| What you will do |
Skip the pictures. Transcribe the rest of the data below without changing a word.

| Data under study |
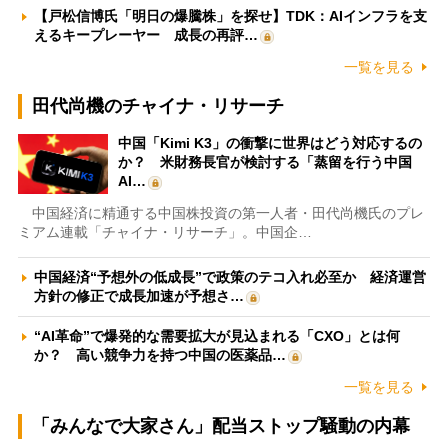
【戸松信博氏「明日の爆騰株」を探せ】TDK：AIインフラを支
えるキープレーヤー 成長の再評…
一覧を見る
田代尚機のチャイナ・リサーチ
中国「Kimi K3」の衝撃に世界はどう対応するの
か？ 米財務長官が検討する「蒸留を行う中国
AI…
中国経済に精通する中国株投資の第一人者・田代尚機氏のプレ
ミアム連載「チャイナ・リサーチ」。中国企…
中国経済“予想外の低成長”で政策のテコ入れ必至か 経済運営
方針の修正で成長加速が予想さ…
“AI革命”で爆発的な需要拡大が見込まれる「CXO」とは何
か？ 高い競争力を持つ中国の医薬品…
一覧を見る
「みんなで大家さん」配当ストップ騒動の内幕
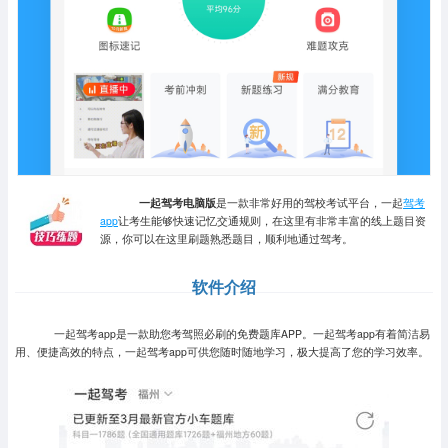
一起驾考电脑版
是一款非常好用的驾校考试平台，一起
驾考
app
让考生能够快速记忆交通规则，在这里有非常丰富的线上题目资
源，你可以在这里刷题熟悉题目，顺利地通过驾考。
软件介绍
一起驾考app是一款助您考驾照必刷的免费题库APP。一起驾考app有着简洁易
用、便捷高效的特点，一起驾考app可供您随时随地学习，极大提高了您的学习效率。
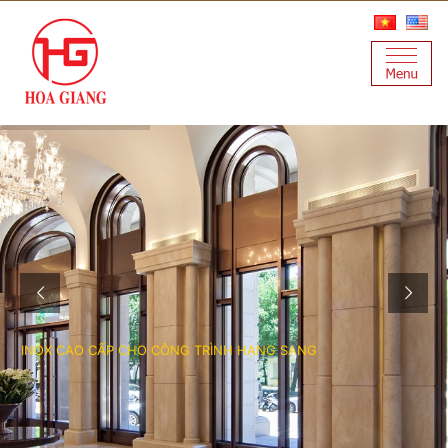
I
N
O
X
C
A
O
C
Ấ
P
C
H
O
C
Ô
N
G
T
R
Ì
N
H
H
Ạ
N
G
S
A
N
G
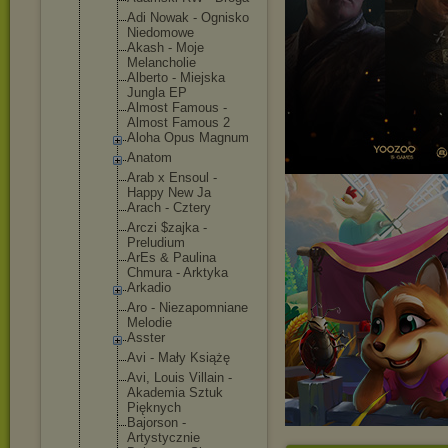
Adi Nowak - Ognisko
Niedomowe
Akash - Moje
Melancholie
Alberto - Miejska
Jungla EP
Almost Famous -
Almost Famous 2
Aloha Opus Magnum
Anatom
Arab x Ensoul -
Happy New Ja
Arach - Cztery
Arczi $zajka -
Preludium
ArEs & Paulina
Chmura - Arktyka
Arkadio
Aro - Niezapomnia
ne
Melodie
Asster
Avi - Mały Książę
Avi, Louis Villain -
Akademia Sztuk
Pięknych
Bajorson -
Artystyczni
e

| Answer below |
【戸松信博氏「明日の爆騰株」を探せ】TDK：AIインフラを支
えるキープレーヤー 成長の再評…
一覧を見る
田代尚機のチャイナ・リサーチ
中国「Kimi K3」の衝撃に世界はどう対応するの
か？ 米財務長官が検討する「蒸留を行う中国
AI…
中国経済に精通する中国株投資の第一人者・田代尚機氏のプレ
ミアム連載「チャイナ・リサーチ」。中国企…
中国経済“予想外の低成長”で政策のテコ入れ必至か 経済運営
方針の修正で成長加速が予想さ…
“AI革命”で爆発的な需要拡大が見込まれる「CXO」とは何
か？ 高い競争力を持つ中国の医薬品…
一覧を見る
「みんなで大家さん」配当ストップ騒動の内幕
一起驾考电脑版
是一款非常好用的驾校考试平台，一起
驾考
app
让考生能够快速记忆交通规则，在这里有非常丰富的线上题目资
源，你可以在这里刷题熟悉题目，顺利地通过驾考。
软件介绍
一起驾考app是一款助您考驾照必刷的免费题库APP。一起驾考app有着简洁易
用、便捷高效的特点，一起驾考app可供您随时随地学习，极大提高了您的学习效率。
I
N
O
X
C
A
O
C
Ấ
P
C
H
O
C
Ô
N
G
T
R
Ì
N
H
H
Ạ
N
G
S
A
N
G
Adi Nowak - Ognisko
Niedomowe
Akash - Moje
Melancholie
Alberto - Miejska
Jungla EP
Almost Famous -
Almost Famous 2
Aloha Opus Magnum
Anatom
Arab x Ensoul -
Happy New Ja
Arach - Cztery
Arczi $zajka -
Preludium
ArEs & Paulina
Chmura - Arktyka
Arkadio
Aro - Niezapomnia
ne
Melodie
Asster
Avi - Mały Książę
Avi, Louis Villain -
Akademia Sztuk
Pięknych
Bajorson -
Artystyczni
e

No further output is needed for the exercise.